▶ [THE TASK]
An exact reprint of every record below is required, with the pictures left out.

· · · · ·

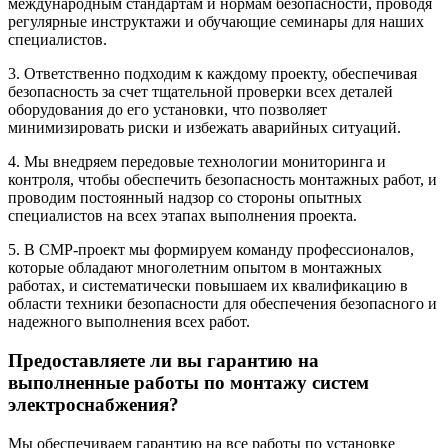
международным стандартам и нормам безопасности, проводя
регулярные инструктажи и обучающие семинары для наших
специалистов.
3. Ответственно подходим к каждому проекту, обеспечивая
безопасность за счет тщательной проверки всех деталей
оборудования до его установки, что позволяет
минимизировать риски и избежать аварийных ситуаций.
4. Мы внедряем передовые технологии мониторинга и
контроля, чтобы обеспечить безопасность монтажных работ, и
проводим постоянный надзор со стороны опытных
специалистов на всех этапах выполнения проекта.
5. В СМР-проект мы формируем команду профессионалов,
которые обладают многолетним опытом в монтажных
работах, и систематически повышаем их квалификацию в
области техники безопасности для обеспечения безопасного и
надежного выполнения всех работ.
Предоставляете ли вы гарантию на
выполненные работы по монтажу систем
электроснабжения?
Мы обеспечиваем гарантию на все работы по установке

· · · · ·

▶ [RESPONSE TO THE TASK]
международным стандартам и нормам безопасности, проводя
регулярные инструктажи и обучающие семинары для наших
специалистов.
3. Ответственно подходим к каждому проекту, обеспечивая
безопасность за счет тщательной проверки всех деталей
оборудования до его установки, что позволяет
минимизировать риски и избежать аварийных ситуаций.
4. Мы внедряем передовые технологии мониторинга и
контроля, чтобы обеспечить безопасность монтажных работ, и
проводим постоянный надзор со стороны опытных
специалистов на всех этапах выполнения проекта.
5. В СМР-проект мы формируем команду профессионалов,
которые обладают многолетним опытом в монтажных
работах, и систематически повышаем их квалификацию в
области техники безопасности для обеспечения безопасного и
надежного выполнения всех работ.
Предоставляете ли вы гарантию на
выполненные работы по монтажу систем
электроснабжения?
Мы обеспечиваем гарантию на все работы по установке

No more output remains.